東京チェンソーズ 林業を楽しもう

街との関わりしろをつくる「森もつくる企業研修」

トライアルツアーで丸太切りを体験

 東京・檜原村の林業会社「東京チェンソーズ」は育林・造林など山の作業を中心に、製品の販売や木育ワークショップ、森林空間活用などで“森と街をつなぐ”さまざまな事業を展開しています。特に森林空間活用は、木材生産や木製品販売だけでない森林の新しい活かし方として、また、人と森との新しい付き合い方として、ここ数年、力を入れて取り組んでいるものです。
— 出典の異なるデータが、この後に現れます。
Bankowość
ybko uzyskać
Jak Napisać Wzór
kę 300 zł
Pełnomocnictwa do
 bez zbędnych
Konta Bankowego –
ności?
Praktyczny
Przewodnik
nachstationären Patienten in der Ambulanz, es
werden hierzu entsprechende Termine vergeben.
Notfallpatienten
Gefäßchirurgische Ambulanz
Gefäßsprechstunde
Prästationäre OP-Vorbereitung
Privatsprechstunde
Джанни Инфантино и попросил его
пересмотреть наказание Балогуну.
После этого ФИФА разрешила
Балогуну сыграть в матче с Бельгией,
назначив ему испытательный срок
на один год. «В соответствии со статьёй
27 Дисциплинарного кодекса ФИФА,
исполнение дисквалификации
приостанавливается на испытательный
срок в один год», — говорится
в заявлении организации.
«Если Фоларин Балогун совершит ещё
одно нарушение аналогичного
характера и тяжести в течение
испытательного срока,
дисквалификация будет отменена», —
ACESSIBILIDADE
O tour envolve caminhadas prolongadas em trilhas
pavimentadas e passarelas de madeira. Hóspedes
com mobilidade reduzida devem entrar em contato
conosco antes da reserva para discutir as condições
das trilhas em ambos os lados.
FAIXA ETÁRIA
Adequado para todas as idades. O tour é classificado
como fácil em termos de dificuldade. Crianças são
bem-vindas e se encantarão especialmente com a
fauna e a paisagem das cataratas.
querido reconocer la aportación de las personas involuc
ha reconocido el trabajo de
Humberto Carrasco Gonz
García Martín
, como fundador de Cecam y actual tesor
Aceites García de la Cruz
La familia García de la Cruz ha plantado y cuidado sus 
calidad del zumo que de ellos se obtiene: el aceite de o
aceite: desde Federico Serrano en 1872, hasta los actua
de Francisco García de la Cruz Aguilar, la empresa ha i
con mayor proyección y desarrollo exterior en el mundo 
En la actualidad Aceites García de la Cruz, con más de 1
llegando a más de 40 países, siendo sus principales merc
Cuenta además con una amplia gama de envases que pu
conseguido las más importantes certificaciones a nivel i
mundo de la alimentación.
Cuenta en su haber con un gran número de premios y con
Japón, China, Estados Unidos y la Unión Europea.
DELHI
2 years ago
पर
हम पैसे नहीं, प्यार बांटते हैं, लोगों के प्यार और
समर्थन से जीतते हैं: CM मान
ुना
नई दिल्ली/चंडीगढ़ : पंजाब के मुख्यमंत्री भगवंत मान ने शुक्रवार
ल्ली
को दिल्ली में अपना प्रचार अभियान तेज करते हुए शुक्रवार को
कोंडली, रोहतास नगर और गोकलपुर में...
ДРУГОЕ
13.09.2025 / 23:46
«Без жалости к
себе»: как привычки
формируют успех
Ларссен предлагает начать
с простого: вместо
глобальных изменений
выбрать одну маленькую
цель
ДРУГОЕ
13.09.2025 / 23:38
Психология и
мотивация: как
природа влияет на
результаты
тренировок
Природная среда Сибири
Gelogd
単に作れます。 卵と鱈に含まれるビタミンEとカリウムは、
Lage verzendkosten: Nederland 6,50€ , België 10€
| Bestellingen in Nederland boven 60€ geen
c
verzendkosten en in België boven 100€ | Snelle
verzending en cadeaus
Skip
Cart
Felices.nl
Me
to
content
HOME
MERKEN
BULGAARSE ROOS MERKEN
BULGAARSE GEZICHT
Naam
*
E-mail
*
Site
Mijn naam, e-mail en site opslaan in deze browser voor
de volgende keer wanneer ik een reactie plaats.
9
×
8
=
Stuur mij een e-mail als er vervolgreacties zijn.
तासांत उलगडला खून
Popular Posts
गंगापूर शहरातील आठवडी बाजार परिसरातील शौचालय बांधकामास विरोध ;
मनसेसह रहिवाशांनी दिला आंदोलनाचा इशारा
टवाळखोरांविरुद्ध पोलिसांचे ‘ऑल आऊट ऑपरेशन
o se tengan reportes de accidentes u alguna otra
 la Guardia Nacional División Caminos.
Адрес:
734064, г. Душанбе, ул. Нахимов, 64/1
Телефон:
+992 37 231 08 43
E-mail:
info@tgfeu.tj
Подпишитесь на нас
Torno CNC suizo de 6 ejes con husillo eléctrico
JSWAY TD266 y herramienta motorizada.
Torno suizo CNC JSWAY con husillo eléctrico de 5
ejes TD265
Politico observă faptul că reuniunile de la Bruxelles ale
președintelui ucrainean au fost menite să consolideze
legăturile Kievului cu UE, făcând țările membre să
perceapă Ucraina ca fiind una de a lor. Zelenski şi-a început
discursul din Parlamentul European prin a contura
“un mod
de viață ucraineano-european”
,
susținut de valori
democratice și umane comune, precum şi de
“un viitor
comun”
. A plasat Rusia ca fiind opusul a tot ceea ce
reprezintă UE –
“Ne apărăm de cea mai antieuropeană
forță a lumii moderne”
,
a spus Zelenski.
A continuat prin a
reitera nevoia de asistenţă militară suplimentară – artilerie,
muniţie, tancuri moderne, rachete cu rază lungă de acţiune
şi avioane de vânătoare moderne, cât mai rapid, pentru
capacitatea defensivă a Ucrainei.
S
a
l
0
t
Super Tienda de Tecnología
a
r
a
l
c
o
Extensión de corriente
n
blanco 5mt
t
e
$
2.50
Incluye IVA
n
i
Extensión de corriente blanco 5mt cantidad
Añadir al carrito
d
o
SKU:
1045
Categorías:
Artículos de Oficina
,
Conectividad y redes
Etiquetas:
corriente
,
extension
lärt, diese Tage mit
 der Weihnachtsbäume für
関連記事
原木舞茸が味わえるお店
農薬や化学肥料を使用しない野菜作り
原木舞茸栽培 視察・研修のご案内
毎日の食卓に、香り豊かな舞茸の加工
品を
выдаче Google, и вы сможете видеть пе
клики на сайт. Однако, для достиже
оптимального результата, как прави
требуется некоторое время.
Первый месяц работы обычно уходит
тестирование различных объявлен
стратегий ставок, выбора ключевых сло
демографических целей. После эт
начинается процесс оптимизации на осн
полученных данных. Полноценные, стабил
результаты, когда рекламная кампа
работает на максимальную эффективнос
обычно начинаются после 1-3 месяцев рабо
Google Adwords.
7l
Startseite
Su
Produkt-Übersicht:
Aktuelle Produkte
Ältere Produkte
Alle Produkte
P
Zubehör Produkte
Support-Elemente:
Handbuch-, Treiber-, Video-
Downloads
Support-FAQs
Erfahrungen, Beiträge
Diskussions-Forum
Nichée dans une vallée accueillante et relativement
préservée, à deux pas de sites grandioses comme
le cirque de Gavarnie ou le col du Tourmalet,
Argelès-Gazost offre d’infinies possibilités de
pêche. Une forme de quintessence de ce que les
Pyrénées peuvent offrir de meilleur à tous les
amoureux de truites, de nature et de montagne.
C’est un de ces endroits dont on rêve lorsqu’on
 企業の社員研修を受け入れる「森もつくる企業研修」もその一つ。
 多くの企業が抱える「離職率が高い」「社員のエンゲージメントが低い」「チーム内の関係性が薄い」などの課題に、森という空間を活用し応えようというものです。これまでにオフィス家具を製造・販売する企業や地域の金融機関、地下水を製品の原料に活用する飲料メーカーなどの研修受け入れを実施しました。
 最大の特徴は、研修を行う場所が森という非日常の環境であることです。森に入るといつもの思考が切り替わり、日常の仕事の場である都市のオフィスでは見えにくかった同僚や上司との関係性や業務に関わる本質的な気づき、学びを得やすいとされています。そして、その森が東京都内にあるということも大きなポイント。都心から1時間半、日帰りで行けるエリアに森が広がっていることで、企画も立てやすくなっているようです。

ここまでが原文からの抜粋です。